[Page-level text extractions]
-*-*-
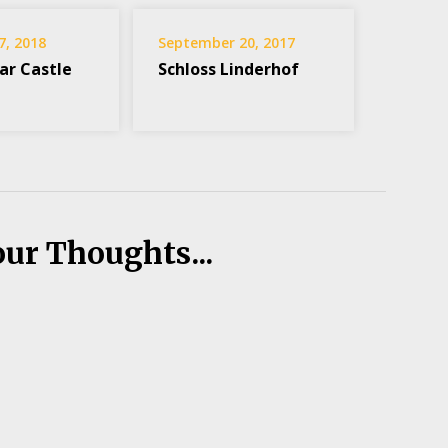
7, 2018
September 20, 2017
ar Castle
Schloss Linderhof
our Thoughts...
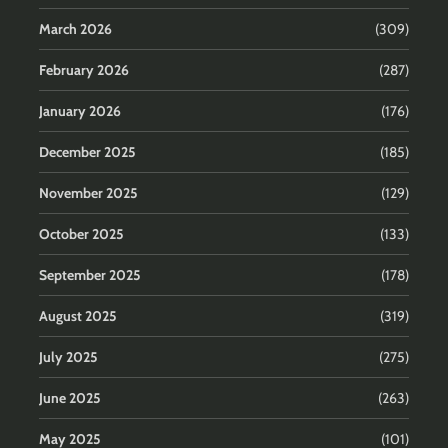
March 2026
(309)
February 2026
(287)
January 2026
(176)
December 2025
(185)
November 2025
(129)
October 2025
(133)
September 2025
(178)
August 2025
(319)
July 2025
(275)
June 2025
(263)
May 2025
(101)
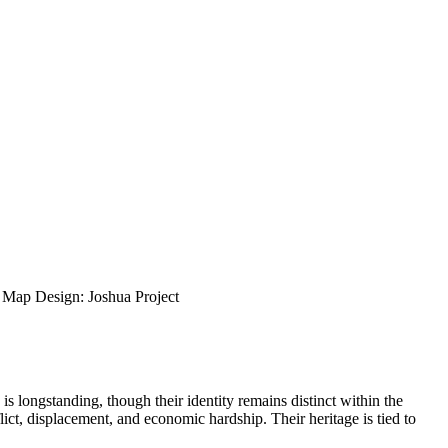
ap Design: Joshua Project
s longstanding, though their identity remains distinct within the
lict, displacement, and economic hardship. Their heritage is tied to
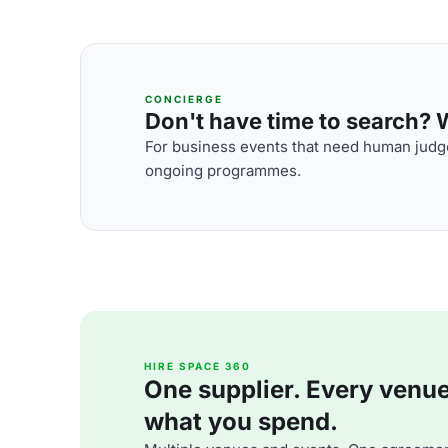
CONCIERGE
Don't have time to search? We
For business events that need human judge
ongoing programmes.
HIRE SPACE 360
One supplier. Every venue. 
what you spend.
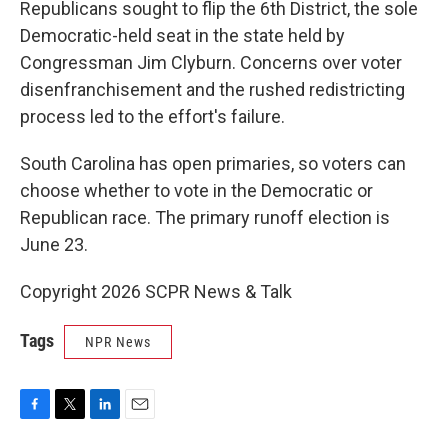
Republicans sought to flip the 6th District, the sole
Democratic-held seat in the state held by
Congressman Jim Clyburn. Concerns over voter
disenfranchisement and the rushed redistricting
process led to the effort's failure.
South Carolina has open primaries, so voters can
choose whether to vote in the Democratic or
Republican race. The primary runoff election is
June 23.
Copyright 2026 SCPR News & Talk
Tags
NPR News
F
T
L
E
a
w
i
m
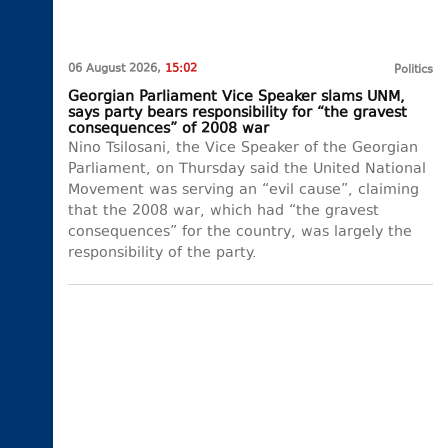
06 August 2026,
15:02
Politics
Georgian Parliament Vice Speaker slams UNM,
says party bears responsibility for “the gravest
consequences” of 2008 war
Nino Tsilosani, the Vice Speaker of the Georgian
Parliament, on Thursday said the United National
Movement was serving an “evil cause”, claiming
that the 2008 war, which had “the gravest
consequences” for the country, was largely the
responsibility of the party.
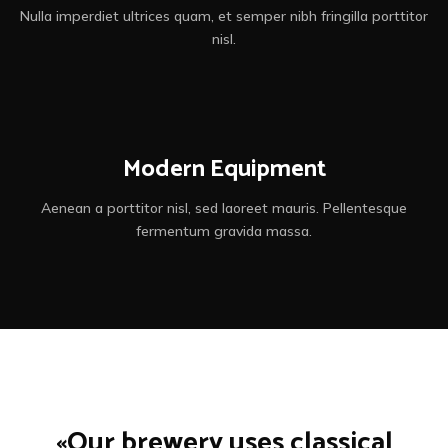
Nulla imperdiet ultrices quam, et semper nibh fringilla porttitor
nisl.
Modern Equipment
Aenean a porttitor nisl, sed laoreet mauris. Pellentesque
fermentum gravida massa.
«Our brewery uses classical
-*-*-
- WHAT THE TASK REQUIRES:
Because the pictures are not wanted, retype only the text of every record, exactly as given.

- RESPONSE AREA:
7, 2018
September 20, 2017
ar Castle
Schloss Linderhof
our Thoughts...
March 2026
(309)
February 2026
(287)
January 2026
(176)
December 2025
(185)
November 2025
(129)
October 2025
(133)
September 2025
(178)
August 2025
(319)
July 2025
(275)
June 2025
(263)
May 2025
(101)
ap Design: Joshua Project
s longstanding, though their identity remains distinct within the
lict, displacement, and economic hardship. Their heritage is tied to
CONCIERGE
Don't have time to search? We
For business events that need human judge
ongoing programmes.
HIRE SPACE 360
One supplier. Every venue. 
what you spend.
Republicans sought to flip the 6th District, the sole
Democratic-held seat in the state held by
Congressman Jim Clyburn. Concerns over voter
disenfranchisement and the rushed redistricting
process led to the effort's failure.
South Carolina has open primaries, so voters can
choose whether to vote in the Democratic or
Republican race. The primary runoff election is
June 23.
Copyright 2026 SCPR News & Talk
Tags
NPR News
F
T
L
E
a
w
i
m
06 August 2026,
15:02
Politics
Georgian Parliament Vice Speaker slams UNM,
says party bears responsibility for “the gravest
consequences” of 2008 war
Nino Tsilosani, the Vice Speaker of the Georgian
Parliament, on Thursday said the United National
Movement was serving an “evil cause”, claiming
that the 2008 war, which had “the gravest
consequences” for the country, was largely the
responsibility of the party.
Nulla imperdiet ultrices quam, et semper nibh fringilla porttitor
nisl.
Modern Equipment
Aenean a porttitor nisl, sed laoreet mauris. Pellentesque
fermentum gravida massa.
«Our brewery uses classical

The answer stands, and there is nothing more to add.